───── Data for review ─────

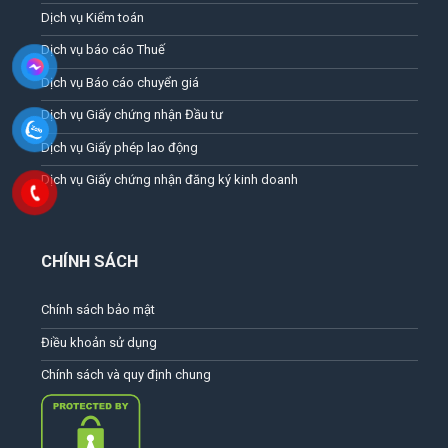
Dịch vụ Kiểm toán
Dịch vụ báo cáo Thuế
Dịch vụ Báo cáo chuyển giá
Dịch vụ Giấy chứng nhận Đầu tư
Dịch vụ Giấy phép lao động
Dịch vụ Giấy chứng nhận đăng ký kinh doanh
CHÍNH SÁCH
Chính sách bảo mật
Điều khoản sử dụng
Chính sách và quy định chung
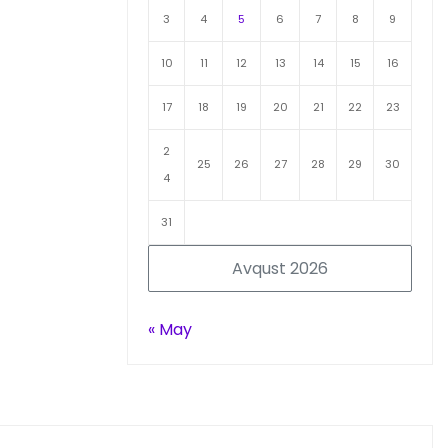
3
4
5
6
7
8
9
10
11
12
13
14
15
16
17
18
19
20
21
22
23
2
25
26
27
28
29
30
4
31
Avqust 2026
« May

─────

Work item
Wherever the string "nhận" appears in the entries above, return the line it appears on.

Answer section
Dịch vụ Giấy chứng nhận Đầu tư
Dịch vụ Giấy chứng nhận đăng ký kinh doanh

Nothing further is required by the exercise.